Answer:
0.0582 M
Explanation:
The following data were obtained from the question:
Mass of AlCl3 = 1.3 g
Volume of water = 500 mL
Molarity of chloride ion (Cl¯) =?
Next, we shall determine the number of mole in 1.3 g of AlCl3. This can be obtained as follow:
Mass of AlCl3 = 1.3 g
Molar mass of AlCl3 = 27 + (35.5×3)
= 27 + 106.5
= 133.5 g/mol
Mole of AlCl3 =?
Mole = mass /molar mass
Mole of AlCl3 = 1.3/133.5
Mole of AlCl3 = 0.0097 mole
Next, we shall convert 500 mL to litres (L). This can be obtained as follow:
1000 mL = 1 L
Therefore,
500 mL = 500 mL × 1 L / 1000 mL
500 mL = 0.5 L
Thus, 500 mL is equivalent to 0.5 L.
Next, we shall determine the molarity of the AlCl3 solution.

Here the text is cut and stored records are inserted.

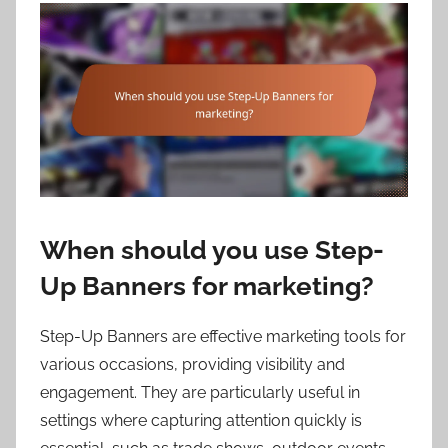
When should you use Step-
Up Banners for marketing?
Step-Up Banners are effective marketing tools for
various occasions, providing visibility and
engagement. They are particularly useful in
settings where capturing attention quickly is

This can be obtained as follow:
Mole of AlCl3 = 0.0097 mole
Volume of water = 0.5 L
Molarity of AlCl3 =?
Molarity = mole /Volume
Molarity of AlCl3 = 0.0097 / 0.5
Molarity of AlCl3 = 0.0194 M
Next, we shall write the dissociation equation of AlCl3 in solution. This is illustrated below:
AlCl3 (aq) —> Al³⁺ (aq) + 3Cl¯ (aq)
From the balanced equation above,
1 mole of AlCl3 produced 3 moles of Cl¯.
Finally, we shall determine the molarity of the chloride ion Cl¯ in the solution as follow:
From the balanced equation above,
1 mole of AlCl3 produced 3 moles of Cl¯.
Therefore, 0.0194 M AlCl3 will produce = 0.0194 × 3 = 0.0582 M Cl¯.
Thus, the molarity of the chloride ion, Cl¯ in the solution is 0.0582 M.